* [Task directions]: Output every line below exactly.

* [Transcribed page contents]:
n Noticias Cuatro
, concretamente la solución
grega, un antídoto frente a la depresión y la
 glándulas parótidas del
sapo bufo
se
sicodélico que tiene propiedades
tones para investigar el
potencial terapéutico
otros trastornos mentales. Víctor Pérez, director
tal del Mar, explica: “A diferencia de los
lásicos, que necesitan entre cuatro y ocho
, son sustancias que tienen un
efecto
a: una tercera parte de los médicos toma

* [Solution]:
n Noticias Cuatro
, concretamente la solución
grega, un antídoto frente a la depresión y la
 glándulas parótidas del
sapo bufo
se
sicodélico que tiene propiedades
tones para investigar el
potencial terapéutico
otros trastornos mentales. Víctor Pérez, director
tal del Mar, explica: “A diferencia de los
lásicos, que necesitan entre cuatro y ocho
, son sustancias que tienen un
efecto
a: una tercera parte de los médicos toma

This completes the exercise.